BEGIN RECORDS FOR THE TASK
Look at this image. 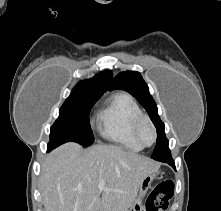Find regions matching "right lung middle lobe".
I'll return each mask as SVG.
<instances>
[{
	"label": "right lung middle lobe",
	"instance_id": "dd1d6c3e",
	"mask_svg": "<svg viewBox=\"0 0 221 211\" xmlns=\"http://www.w3.org/2000/svg\"><path fill=\"white\" fill-rule=\"evenodd\" d=\"M99 97H78L64 102L59 117L51 127L49 150L66 142H76L82 146L94 142L89 112Z\"/></svg>",
	"mask_w": 221,
	"mask_h": 211
}]
</instances>
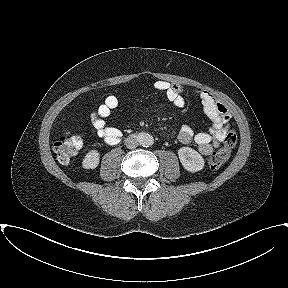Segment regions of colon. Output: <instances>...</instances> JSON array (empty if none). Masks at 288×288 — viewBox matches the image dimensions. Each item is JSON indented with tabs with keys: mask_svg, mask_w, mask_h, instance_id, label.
<instances>
[{
	"mask_svg": "<svg viewBox=\"0 0 288 288\" xmlns=\"http://www.w3.org/2000/svg\"><path fill=\"white\" fill-rule=\"evenodd\" d=\"M83 142L81 134L67 131L55 140L53 149L60 162L68 163L78 150L82 148ZM236 143L237 133L234 129H230L224 137L223 147L213 153L208 159L209 167L211 169L220 168L229 159Z\"/></svg>",
	"mask_w": 288,
	"mask_h": 288,
	"instance_id": "5ec220e1",
	"label": "colon"
}]
</instances>
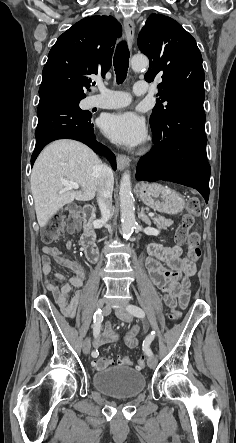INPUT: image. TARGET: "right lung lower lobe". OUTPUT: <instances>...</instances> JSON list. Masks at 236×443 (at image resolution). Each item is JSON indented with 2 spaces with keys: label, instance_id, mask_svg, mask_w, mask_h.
<instances>
[{
  "label": "right lung lower lobe",
  "instance_id": "98d812e1",
  "mask_svg": "<svg viewBox=\"0 0 236 443\" xmlns=\"http://www.w3.org/2000/svg\"><path fill=\"white\" fill-rule=\"evenodd\" d=\"M38 125L35 131L36 146L31 157L33 166L41 150L57 139H74L83 142L101 155H109L112 168L116 170L114 154L96 141L91 113L82 111L72 100L59 94L40 96L37 109Z\"/></svg>",
  "mask_w": 236,
  "mask_h": 443
}]
</instances>
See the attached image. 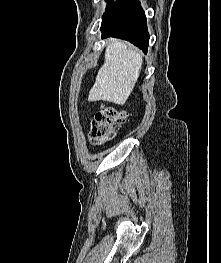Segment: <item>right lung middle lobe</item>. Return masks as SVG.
Returning a JSON list of instances; mask_svg holds the SVG:
<instances>
[{
    "instance_id": "1",
    "label": "right lung middle lobe",
    "mask_w": 221,
    "mask_h": 263,
    "mask_svg": "<svg viewBox=\"0 0 221 263\" xmlns=\"http://www.w3.org/2000/svg\"><path fill=\"white\" fill-rule=\"evenodd\" d=\"M112 3V0H108V5L107 7Z\"/></svg>"
}]
</instances>
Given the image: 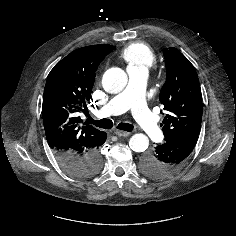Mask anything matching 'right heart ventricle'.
I'll list each match as a JSON object with an SVG mask.
<instances>
[{
	"label": "right heart ventricle",
	"mask_w": 236,
	"mask_h": 236,
	"mask_svg": "<svg viewBox=\"0 0 236 236\" xmlns=\"http://www.w3.org/2000/svg\"><path fill=\"white\" fill-rule=\"evenodd\" d=\"M121 57L127 63L128 68L148 70L156 63L155 53L147 44L142 42L126 46L121 52Z\"/></svg>",
	"instance_id": "1"
}]
</instances>
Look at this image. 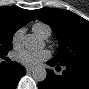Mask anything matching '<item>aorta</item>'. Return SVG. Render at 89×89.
I'll use <instances>...</instances> for the list:
<instances>
[{"mask_svg":"<svg viewBox=\"0 0 89 89\" xmlns=\"http://www.w3.org/2000/svg\"><path fill=\"white\" fill-rule=\"evenodd\" d=\"M23 44L26 49L36 51L44 48V42L35 36L34 34H27L24 37ZM47 76V72L44 67H38L32 72V78L35 81H44Z\"/></svg>","mask_w":89,"mask_h":89,"instance_id":"aorta-1","label":"aorta"}]
</instances>
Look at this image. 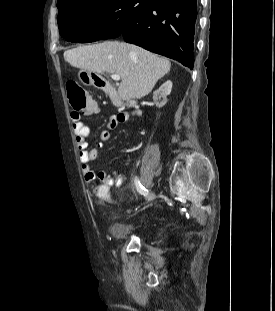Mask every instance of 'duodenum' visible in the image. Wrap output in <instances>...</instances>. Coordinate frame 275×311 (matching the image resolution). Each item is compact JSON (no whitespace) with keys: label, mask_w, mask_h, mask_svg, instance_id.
Here are the masks:
<instances>
[{"label":"duodenum","mask_w":275,"mask_h":311,"mask_svg":"<svg viewBox=\"0 0 275 311\" xmlns=\"http://www.w3.org/2000/svg\"><path fill=\"white\" fill-rule=\"evenodd\" d=\"M90 81L94 84L99 90L108 95L113 102L121 103L122 100L117 92V90L113 87V85L101 77V74H96L95 70H89Z\"/></svg>","instance_id":"duodenum-1"}]
</instances>
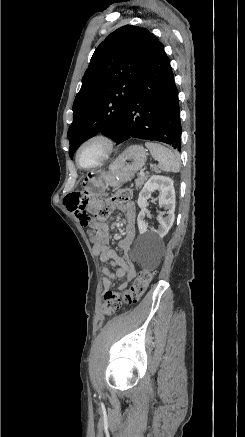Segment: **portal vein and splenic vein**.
Here are the masks:
<instances>
[{
    "label": "portal vein and splenic vein",
    "mask_w": 245,
    "mask_h": 437,
    "mask_svg": "<svg viewBox=\"0 0 245 437\" xmlns=\"http://www.w3.org/2000/svg\"><path fill=\"white\" fill-rule=\"evenodd\" d=\"M153 166H154V165H151V167H153ZM143 174H144V172H143V171H141V172H140V175H143Z\"/></svg>",
    "instance_id": "obj_1"
}]
</instances>
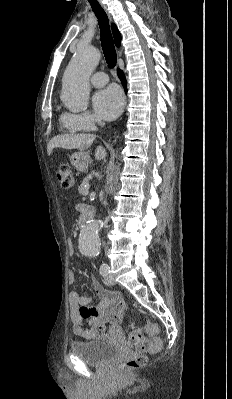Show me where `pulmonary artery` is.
END RECORDS FOR THE TASK
*TASK STATEMENT:* Go back to the line containing "Segment: **portal vein and splenic vein**." and output it and every line after it through the end of the records, exactly, but not the pictures.

*EXPECTED ANSWER:*
Segment: **portal vein and splenic vein**.
Here are the masks:
<instances>
[{
    "label": "portal vein and splenic vein",
    "mask_w": 245,
    "mask_h": 437,
    "mask_svg": "<svg viewBox=\"0 0 245 437\" xmlns=\"http://www.w3.org/2000/svg\"><path fill=\"white\" fill-rule=\"evenodd\" d=\"M153 166H154V165H151V167H153ZM143 174H144V172H143V171H141V172H140V175H143Z\"/></svg>",
    "instance_id": "obj_1"
}]
</instances>
Show me where `pulmonary artery` is.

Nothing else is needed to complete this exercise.